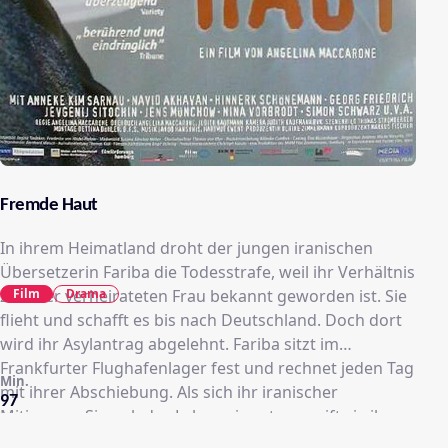
Fremde Haut
In ihrem Heimatland droht der jungen iranischen
Übersetzerin Fariba die Todesstrafe, weil ihr Verhältnis
Film
Drama
zu einer verheirateten Frau bekannt geworden ist. Sie
flieht und schafft es bis nach Deutschland. Doch dort
wird ihr Asylantrag abgelehnt. Fariba sitzt im
Frankfurter Flughafenlager fest und rechnet jeden Tag
Min.
mit ihrer Abschiebung. Als sich ihr iranischer
97
Mitinsasse Siamak das Leben nimmt, ergreift sie ihre
Chance und nimmt seine Identität an: Als Siamak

Prompt →
Write the line containing "Frankfurter Flughafenlager fest" and all the lines after it out again, word for word, through the end of the material, and nothing besides.

Answer space →
Frankfurter Flughafenlager fest und rechnet jeden Tag
Min.
mit ihrer Abschiebung. Als sich ihr iranischer
97
Mitinsasse Siamak das Leben nimmt, ergreift sie ihre
Chance und nimmt seine Identität an: Als Siamak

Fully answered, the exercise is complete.